The manifesto reiterates Labour’s ambition of achieving the fastest growth in the G7. Given the UK’s recent history, and how low UK growth is forecast to be compared to the rest of the G7, then it’s clear that this is an ambitious target. Delivering on this would require achieving growth rates of 2.2 per cent, a level which the UK has not sustained since before the financial crisis (Figure 6).

Figure 6: Labour’s aims for economic growth are ambitious

Alongside the higher public investment already discussed, the manifesto puts a lot of weight on stability driving faster growth. This is probably not surprising given that, since 2010, we’ve had Brexit, nine business secretaries, seven sets of fiscal rules, and almost annual changes to corporation tax. But the manifesto also includes a suite of growth-friendly policies, including on planning reforms, pensions investment, longer-term budgets for public R&D, and a new statutory requirement for Local Growth Plans that cover towns and cities across the country.

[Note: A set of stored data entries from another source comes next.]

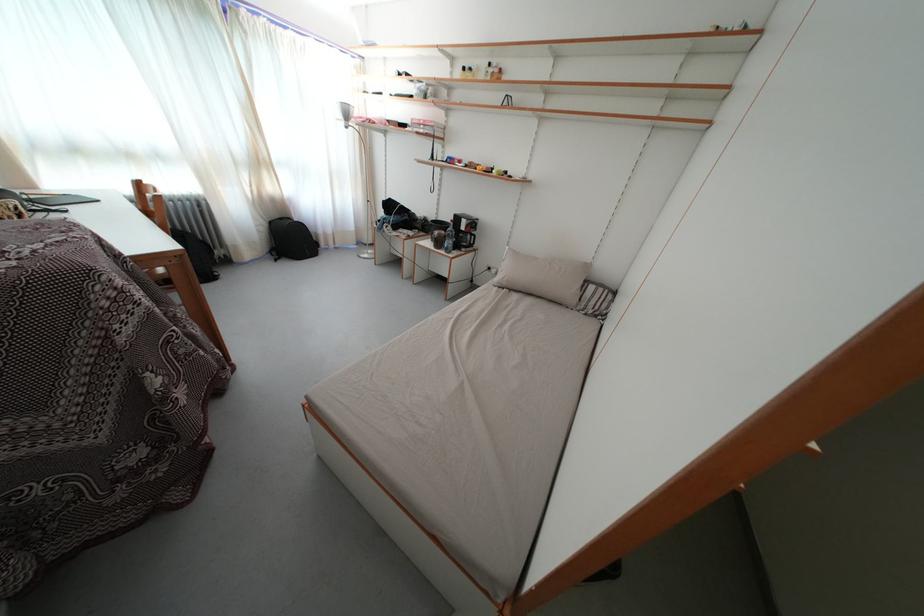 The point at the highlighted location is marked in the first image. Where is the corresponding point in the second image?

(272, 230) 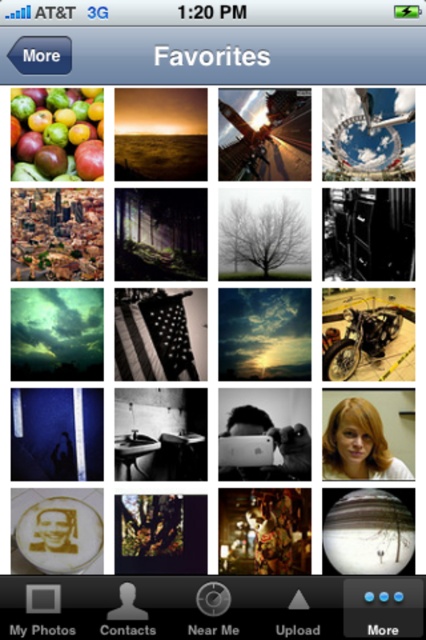 You are using a photo app and want to access the settings. The matte white button at bottom center and the black matte button at upper left are both potential options. Which button should you tap to access settings?

The black matte button at upper left is the correct button to access settings as it is typically located at the top left corner for menu options, while the matte white button at bottom center might be a different function like adding a new favorite.

You are using a mobile photo app and want to access the settings menu. The app requires you to tap the larger button first. Which button should you tap between the matte white button at bottom center and the black matte button at upper left?

The matte white button at bottom center has a larger size compared to the black matte button at upper left, so you should tap the matte white button at bottom center first to access the settings menu.

You have a stylus that is 5 inches long. You want to touch both the matte white button at bottom center and the black matte button at upper left in one continuous motion without lifting the stylus. Is this possible?

The matte white button at bottom center and black matte button at upper left are 5.04 inches apart from each other, so the 5 inch stylus is slightly too short to reach both buttons in one continuous motion without lifting. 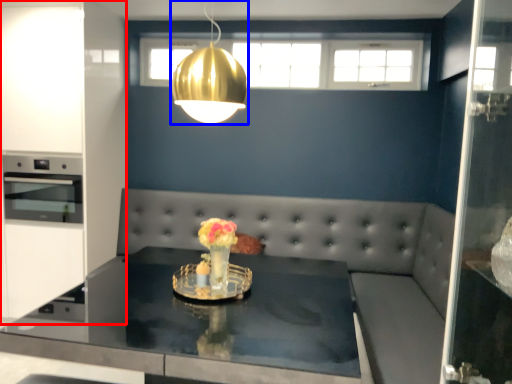 Question: Which point is further to the camera, cabinetry (highlighted by a red box) or light (highlighted by a blue box)?

Choices:
 (A) cabinetry
 (B) light

Answer: (A) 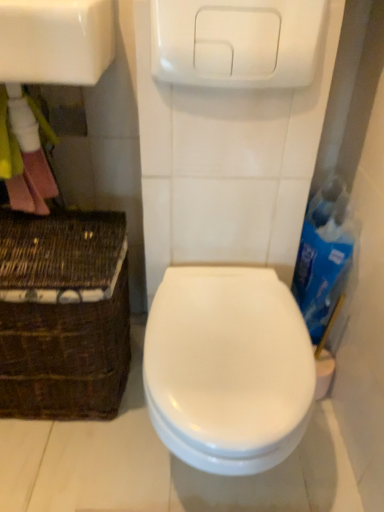 Question: Should I look upward or downward to see white glossy sink at upper left?

Choices:
 (A) up
 (B) down

Answer: (A)

Question: Is white glossy sink at upper left thinner than brown woven basket at lower left?

Choices:
 (A) no
 (B) yes

Answer: (B)

Question: Is white glossy sink at upper left touching brown woven basket at lower left?

Choices:
 (A) no
 (B) yes

Answer: (A)

Question: Does white glossy sink at upper left have a greater width compared to brown woven basket at lower left?

Choices:
 (A) yes
 (B) no

Answer: (B)

Question: From the image's perspective, is white glossy sink at upper left located beneath brown woven basket at lower left?

Choices:
 (A) no
 (B) yes

Answer: (A)

Question: Can you confirm if white glossy sink at upper left is taller than brown woven basket at lower left?

Choices:
 (A) no
 (B) yes

Answer: (A)

Question: Can you confirm if white glossy sink at upper left is smaller than brown woven basket at lower left?

Choices:
 (A) no
 (B) yes

Answer: (B)

Question: Can you confirm if brown woven basket at lower left is shorter than white glossy toilet at center?

Choices:
 (A) yes
 (B) no

Answer: (B)

Question: Is brown woven basket at lower left at the right side of white glossy toilet at center?

Choices:
 (A) no
 (B) yes

Answer: (A)

Question: Can you confirm if brown woven basket at lower left is positioned to the left of white glossy toilet at center?

Choices:
 (A) no
 (B) yes

Answer: (B)

Question: Can you confirm if brown woven basket at lower left is wider than white glossy toilet at center?

Choices:
 (A) no
 (B) yes

Answer: (A)

Question: Is brown woven basket at lower left not inside white glossy toilet at center?

Choices:
 (A) no
 (B) yes

Answer: (B)

Question: Is brown woven basket at lower left turned away from white glossy toilet at center?

Choices:
 (A) no
 (B) yes

Answer: (A)

Question: Is white glossy sink at upper left taller than white glossy toilet at center?

Choices:
 (A) yes
 (B) no

Answer: (B)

Given the scale of the challenge, however, it’s unclear that these policies are sufficiently radical to return the UK to a period of high growth.

Bold plans on the labour market are the biggest shake-up of the workplace in a generation

But despite restraint in other areas, the Labour manifesto proposes radical reforms on the labour market, including new employment rights, tougher labour-market enforcement, and plans for an innovative approach to setting sector-wide standards in social care. This focus on improving the quality of work in the UK is needed with evidence of a deterioration in the labour-market conditions facing many workers, particularly those on lower pay. Moreover, the UK is currently one of the least regulated among OECD countries on workers’ rights, ranking 5th out of 38 countries for the ease with which employers can dismiss individual workers (Figure 7).

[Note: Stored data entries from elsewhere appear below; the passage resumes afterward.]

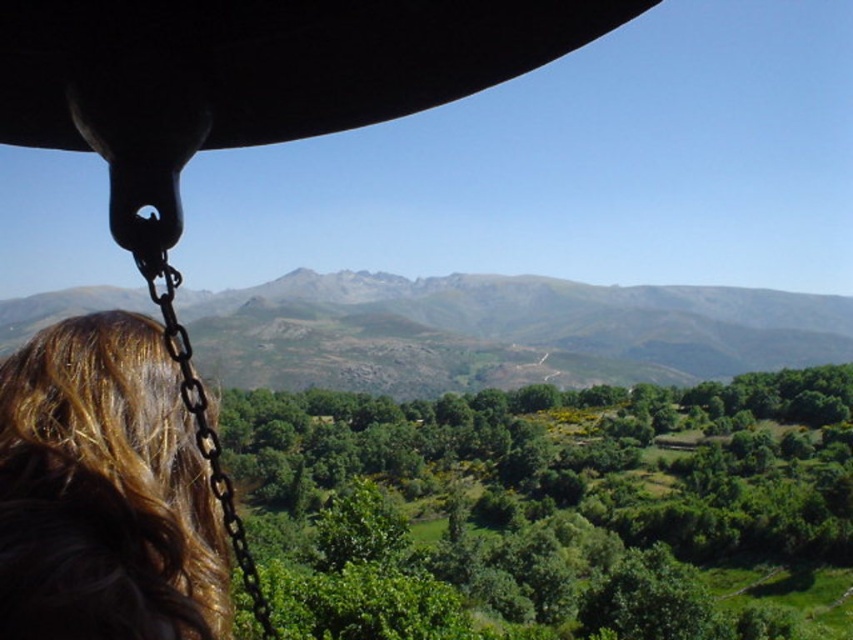 Locate an element on the screen. This screenshot has height=640, width=853. rugged stone mountain at center is located at coordinates (502, 332).

Who is more forward, (706, 292) or (9, 634)?

Point (9, 634)

You are a GUI agent. You are given a task and a screenshot of the screen. Output one action in this format:
    pyautogui.click(x=<x>, y=<y>)
    Task: Click on the rugged stone mountain at center
    
    Given the screenshot: What is the action you would take?
    pyautogui.click(x=502, y=332) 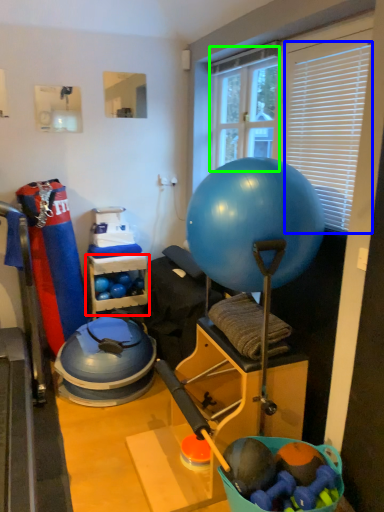 Question: Based on their relative distances, which object is farther from shelf (highlighted by a red box)? Choose from blind (highlighted by a blue box) and window screen (highlighted by a green box).

Choices:
 (A) blind
 (B) window screen

Answer: (A) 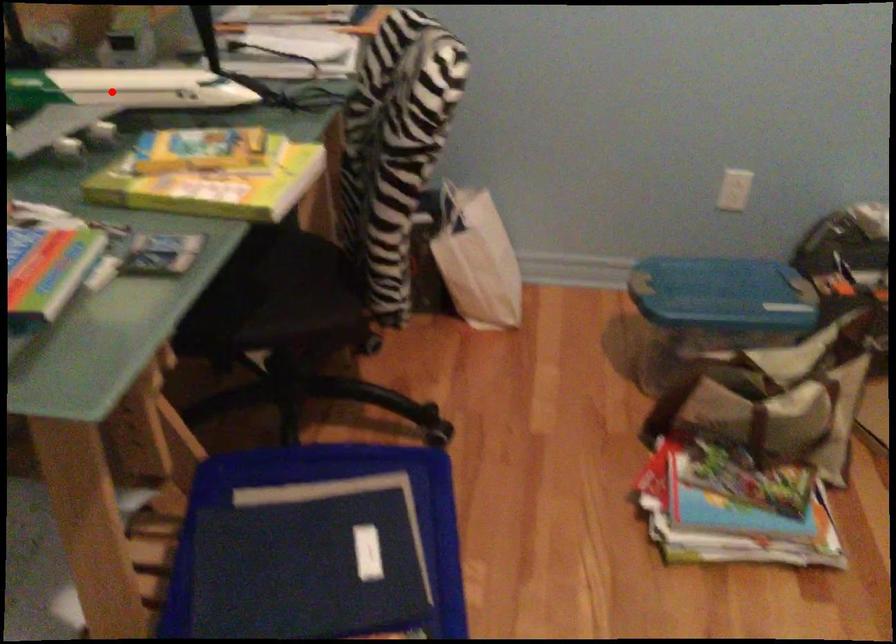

Figure 7: There is plenty of scope to tighten regulation on workers’ rights

Improving workers’ rights will need to be carefully navigated to cater to the needs of workers and employers. For example, the right to a contract reflecting regular hours worked will need to strike a balance between tackling the inappropriate use of zero-hours contracts (which at over one million are close to a record high level, despite a tight labour market) while maintaining the flexibility needed in sectors like hospitality. Similarly, ‘day one’ rights to improve job security should include a probationary period to avoid the risk of deterring firms from recruiting.

The proposed introduction of a new Fair Pay Agreement in social care is a welcome announcement, as care staff are among the lowest-paid workers in Britain and are often at risk of being paid less than the legal minimum wage when travel time is included. As shown in Figure 8, two-in-five care workers are currently paid less than the real Living Wage (currently £12 an hour, and £13.15 in London, compared to the National Living Wage of £11.44) – a substantial number of workers who would be set to benefit if the agreement sought to raise their pay to match the real Living Wage. This approach should also help to address the sector’s chronic staff shortages, especially as demands on social care are set to increase. However, creating new labour market institutions is not straightforward, and will need to be implemented carefully, just as the Low Pay Commission was 25 years ago.

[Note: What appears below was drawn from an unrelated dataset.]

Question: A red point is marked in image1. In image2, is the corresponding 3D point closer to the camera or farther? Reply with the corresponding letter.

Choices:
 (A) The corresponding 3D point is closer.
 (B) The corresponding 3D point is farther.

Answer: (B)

Figure 8: Two-in-five care workers earn less than the Real Living Wage

Overall then, the Labour manifesto was bold in its approach to the labour market and improving the quality of work, but this boldness does not extend to the public finances, where Labour have taken a politically-cautious approach to tax and spend, implying slightly larger tax rises than set out by the Government last March, and a spending total that does not allow them to avoid spending cuts for unprotected departments. The manifesto also includes welcome ambition on growth. But with much of Labour’s economic strategy resting on changes in the margins, rather than a step-change in investment, it’s unclear whether the measures set out will be enough to end stagnation, let alone secure the strongest growth in the G7.